▶ _Task item_
Below are some records; copy each line in them that contains "Black".
[[ Exercise input, beginning ]]
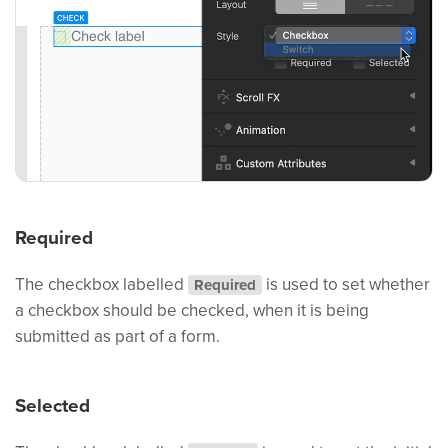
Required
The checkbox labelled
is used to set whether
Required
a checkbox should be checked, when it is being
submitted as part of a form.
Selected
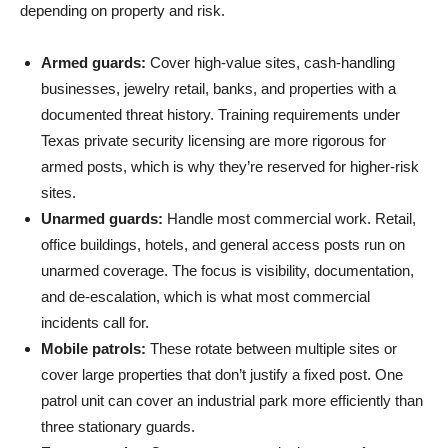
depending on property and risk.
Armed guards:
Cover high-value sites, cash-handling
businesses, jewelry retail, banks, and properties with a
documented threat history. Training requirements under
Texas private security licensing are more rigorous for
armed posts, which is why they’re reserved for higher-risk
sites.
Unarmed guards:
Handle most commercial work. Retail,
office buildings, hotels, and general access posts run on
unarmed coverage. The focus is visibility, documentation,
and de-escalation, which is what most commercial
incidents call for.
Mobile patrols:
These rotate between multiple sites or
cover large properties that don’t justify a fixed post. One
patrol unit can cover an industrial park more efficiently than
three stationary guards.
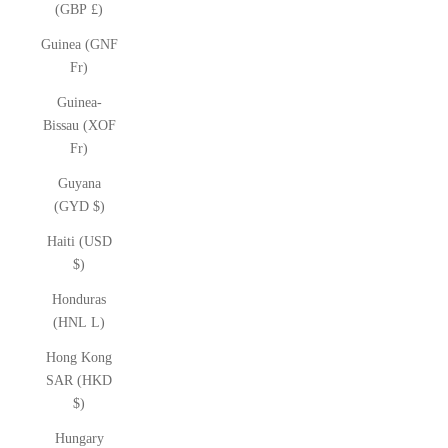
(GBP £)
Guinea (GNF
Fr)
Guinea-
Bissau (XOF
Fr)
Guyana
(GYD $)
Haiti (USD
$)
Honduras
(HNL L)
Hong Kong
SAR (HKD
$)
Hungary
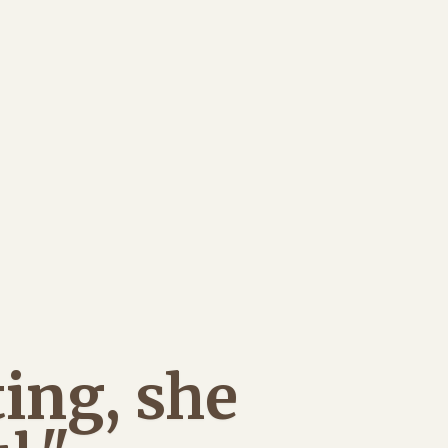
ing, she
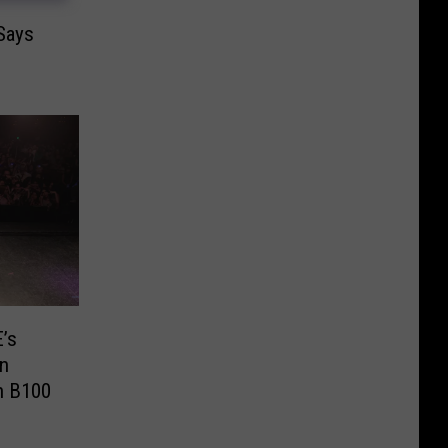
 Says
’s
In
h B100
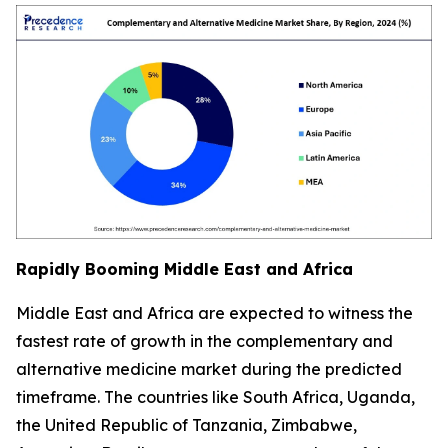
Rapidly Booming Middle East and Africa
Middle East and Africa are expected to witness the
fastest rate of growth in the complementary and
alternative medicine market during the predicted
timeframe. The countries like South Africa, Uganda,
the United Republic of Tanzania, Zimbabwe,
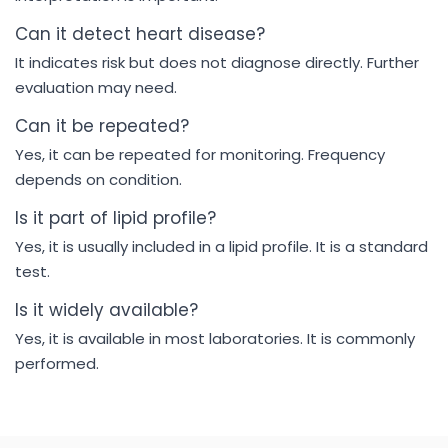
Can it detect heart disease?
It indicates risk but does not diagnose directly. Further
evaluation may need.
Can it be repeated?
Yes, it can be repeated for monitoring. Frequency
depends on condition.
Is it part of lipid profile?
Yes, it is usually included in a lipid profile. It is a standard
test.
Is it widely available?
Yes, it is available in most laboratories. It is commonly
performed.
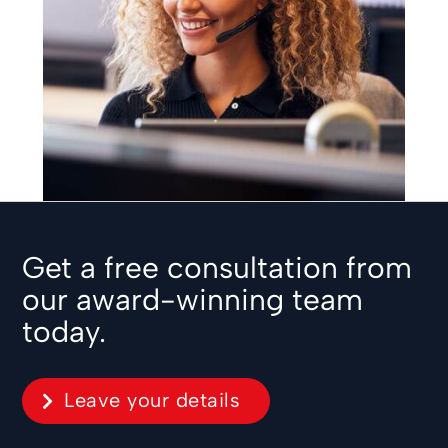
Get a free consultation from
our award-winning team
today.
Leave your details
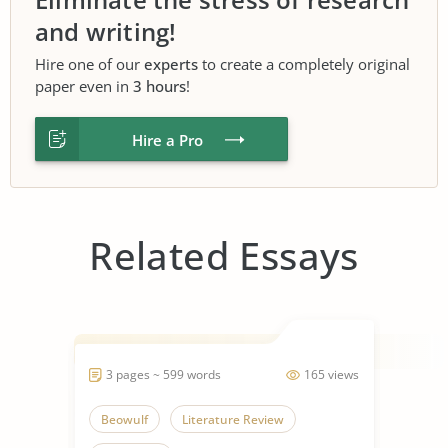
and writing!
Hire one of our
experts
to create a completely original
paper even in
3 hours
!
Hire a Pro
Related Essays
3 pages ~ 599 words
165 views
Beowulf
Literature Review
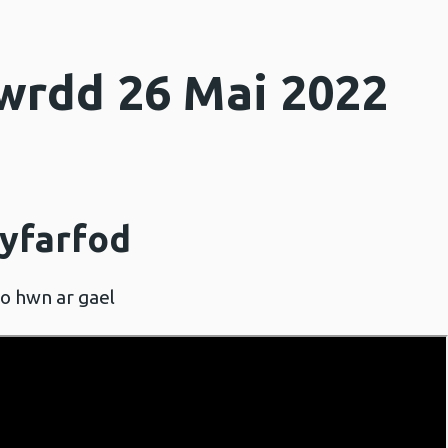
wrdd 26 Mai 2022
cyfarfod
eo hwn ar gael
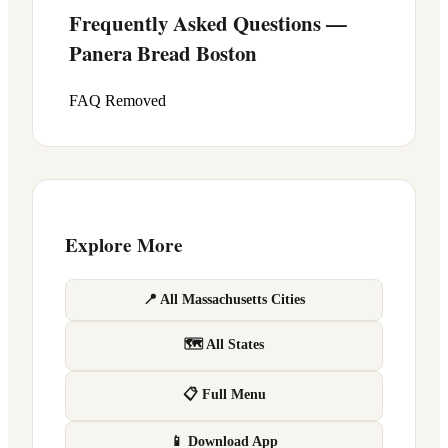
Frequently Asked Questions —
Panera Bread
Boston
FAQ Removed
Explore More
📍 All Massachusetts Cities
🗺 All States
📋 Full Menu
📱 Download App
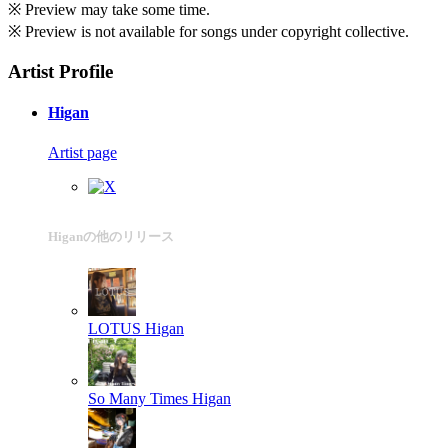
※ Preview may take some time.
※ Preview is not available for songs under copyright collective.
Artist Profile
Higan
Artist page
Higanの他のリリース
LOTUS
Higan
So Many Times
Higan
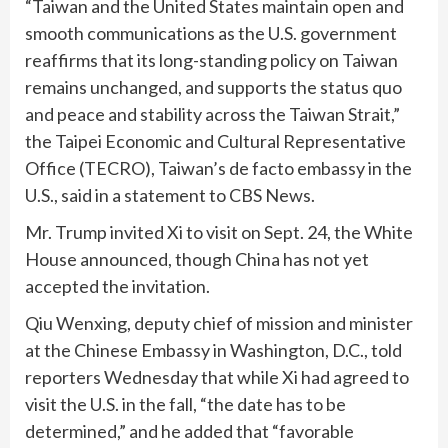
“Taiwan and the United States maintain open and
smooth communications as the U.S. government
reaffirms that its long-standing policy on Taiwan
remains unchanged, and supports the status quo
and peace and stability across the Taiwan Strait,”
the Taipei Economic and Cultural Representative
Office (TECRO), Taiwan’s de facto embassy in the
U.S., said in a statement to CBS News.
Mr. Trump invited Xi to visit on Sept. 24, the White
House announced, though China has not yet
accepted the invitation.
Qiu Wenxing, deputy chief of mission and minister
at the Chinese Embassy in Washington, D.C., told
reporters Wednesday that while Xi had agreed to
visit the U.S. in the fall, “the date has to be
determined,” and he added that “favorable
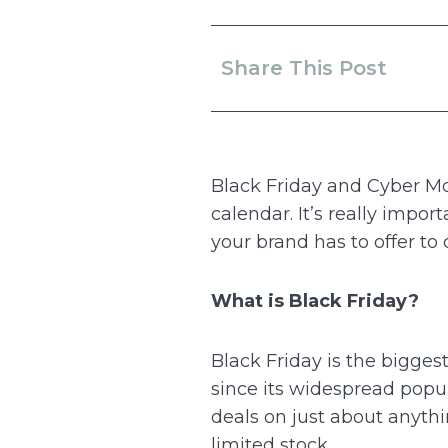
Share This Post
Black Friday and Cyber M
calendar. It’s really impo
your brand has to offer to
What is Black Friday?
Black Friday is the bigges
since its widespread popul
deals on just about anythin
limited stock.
[[ Exercise input, end ]]
[[ Exercise input, beginning ]]
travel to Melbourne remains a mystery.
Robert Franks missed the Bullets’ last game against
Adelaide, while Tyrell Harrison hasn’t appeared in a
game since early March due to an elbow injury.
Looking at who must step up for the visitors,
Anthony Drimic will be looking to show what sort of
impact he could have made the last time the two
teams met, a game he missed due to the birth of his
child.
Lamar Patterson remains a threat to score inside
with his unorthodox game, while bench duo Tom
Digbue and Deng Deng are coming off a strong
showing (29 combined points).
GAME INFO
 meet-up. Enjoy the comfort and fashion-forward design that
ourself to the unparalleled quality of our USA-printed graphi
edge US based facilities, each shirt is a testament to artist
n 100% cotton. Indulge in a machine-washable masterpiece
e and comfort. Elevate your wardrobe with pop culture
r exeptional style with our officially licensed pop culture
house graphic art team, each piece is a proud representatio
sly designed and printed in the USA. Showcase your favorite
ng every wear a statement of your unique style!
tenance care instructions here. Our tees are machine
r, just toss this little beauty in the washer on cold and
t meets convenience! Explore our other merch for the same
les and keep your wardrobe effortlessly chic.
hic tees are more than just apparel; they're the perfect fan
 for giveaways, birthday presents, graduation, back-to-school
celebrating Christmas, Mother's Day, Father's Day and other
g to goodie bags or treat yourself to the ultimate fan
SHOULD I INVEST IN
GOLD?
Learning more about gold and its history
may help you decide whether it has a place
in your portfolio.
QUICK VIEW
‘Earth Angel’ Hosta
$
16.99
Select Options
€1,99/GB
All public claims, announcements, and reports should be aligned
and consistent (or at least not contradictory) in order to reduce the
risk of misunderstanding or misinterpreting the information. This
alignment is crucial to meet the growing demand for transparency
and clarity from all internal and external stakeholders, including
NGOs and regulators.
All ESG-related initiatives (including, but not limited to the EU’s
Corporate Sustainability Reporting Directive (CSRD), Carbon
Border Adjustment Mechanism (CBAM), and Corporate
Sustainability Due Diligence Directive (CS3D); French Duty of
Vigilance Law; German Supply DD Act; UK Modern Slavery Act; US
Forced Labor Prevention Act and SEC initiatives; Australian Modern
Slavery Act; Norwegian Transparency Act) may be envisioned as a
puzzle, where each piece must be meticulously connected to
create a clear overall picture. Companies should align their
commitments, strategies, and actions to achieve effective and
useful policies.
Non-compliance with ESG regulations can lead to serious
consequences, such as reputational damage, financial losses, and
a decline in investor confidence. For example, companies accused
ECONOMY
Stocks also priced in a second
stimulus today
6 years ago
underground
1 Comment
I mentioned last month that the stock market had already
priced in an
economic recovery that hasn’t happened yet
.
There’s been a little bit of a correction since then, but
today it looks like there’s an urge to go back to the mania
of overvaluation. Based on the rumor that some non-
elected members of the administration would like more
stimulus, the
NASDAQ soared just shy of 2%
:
[[ Exercise input, end ]]
▶ _Your solution_
Black Friday and Cyber M
What is Black Friday?
Black Friday is the bigges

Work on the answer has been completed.